August is shaping up to be a negative month for the S&P 500 Bond Index (-0.52% month-to-date and -0.61% YTD), as of Aug. 28, 2015. Though, for all the drama of this month, attributable to the drop in oil prices (-24% YTD), weakness in the Chinese economy, and a major sell-off in equities, bond returns look relatively stable. U.S. equities, as measured by the S&P 500, have a total return of -2.07% YTD, (-3.4% price return) as of the same date.
Investors who have been chasing higher yields by moving down in credit will most likely experience a loss this month, as the S&P 500 High Yield Corporate Bond Index has returned -1.26% month-to-date. The S&P 500 BB High Yield Corporate Bond Index has returned -1.5% month-to-date, while the single B index is down -0.70% month-to-date and the CCC and lower index is down -0.99% month-to-date. When looking at the year-to-date returns, the riskiest of assets (S&P 500 CCC & Lower High Yield Corporate Bond Index) is still holding up, returning 3.16% after being as high as 4.33% on July 16, 2015.
Higher up the rating scale, the loss has been to a lesser degree. The S&P 500 Investment Grade Corporate Bond Index has returned -0.46% month-to-date and -0.68% YTD. The monthly returns by rating bucket are as would be expected, with AAA returning -0.18%, AA -0.26%, A -0.25%, and BBB -0.65% month-to-date.

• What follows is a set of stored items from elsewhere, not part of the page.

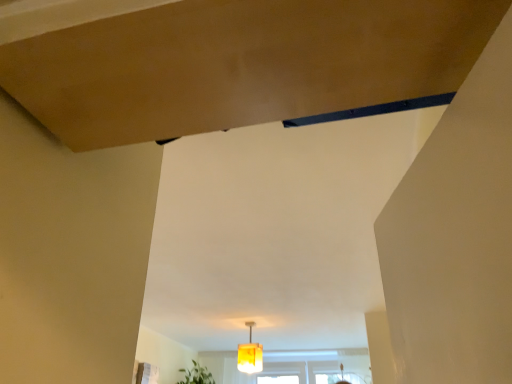 Question: Is translucent yellow lampshade at center located within green leafy plant at lower center?

Choices:
 (A) yes
 (B) no

Answer: (B)

Question: From the image's perspective, is green leafy plant at lower center over translucent yellow lampshade at center?

Choices:
 (A) yes
 (B) no

Answer: (B)

Question: Is green leafy plant at lower center outside translucent yellow lampshade at center?

Choices:
 (A) no
 (B) yes

Answer: (B)

Question: Is green leafy plant at lower center further to the viewer compared to translucent yellow lampshade at center?

Choices:
 (A) yes
 (B) no

Answer: (A)

Question: From a real-world perspective, does green leafy plant at lower center sit lower than translucent yellow lampshade at center?

Choices:
 (A) yes
 (B) no

Answer: (A)

Question: Is green leafy plant at lower center positioned with its back to translucent yellow lampshade at center?

Choices:
 (A) yes
 (B) no

Answer: (B)

Question: Are translucent yellow lampshade at center and green leafy plant at lower center located far from each other?

Choices:
 (A) yes
 (B) no

Answer: (A)

Question: Is translucent yellow lampshade at center outside of green leafy plant at lower center?

Choices:
 (A) no
 (B) yes

Answer: (B)

Question: Is translucent yellow lampshade at center smaller than green leafy plant at lower center?

Choices:
 (A) yes
 (B) no

Answer: (A)

Question: Is translucent yellow lampshade at center to the right of green leafy plant at lower center from the viewer's perspective?

Choices:
 (A) yes
 (B) no

Answer: (A)

Question: From the image's perspective, is translucent yellow lampshade at center over green leafy plant at lower center?

Choices:
 (A) yes
 (B) no

Answer: (A)

Question: Is green leafy plant at lower center surrounded by translucent yellow lampshade at center?

Choices:
 (A) yes
 (B) no

Answer: (B)

Question: Is green leafy plant at lower center wider or thinner than translucent yellow lampshade at center?

Choices:
 (A) wide
 (B) thin

Answer: (A)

At the height of this month’s selling, many questions arose about how bonds have performed historically. Exhibit 1 shows that even in most stressed of times (2008), investment-grade bonds weathered the storm, while high-yield bonds experienced significant losses. Those losses did not last too long, however, as the lower credits and investment-grade bonds bounced back in performance in December 2008 and did not look back during 2009.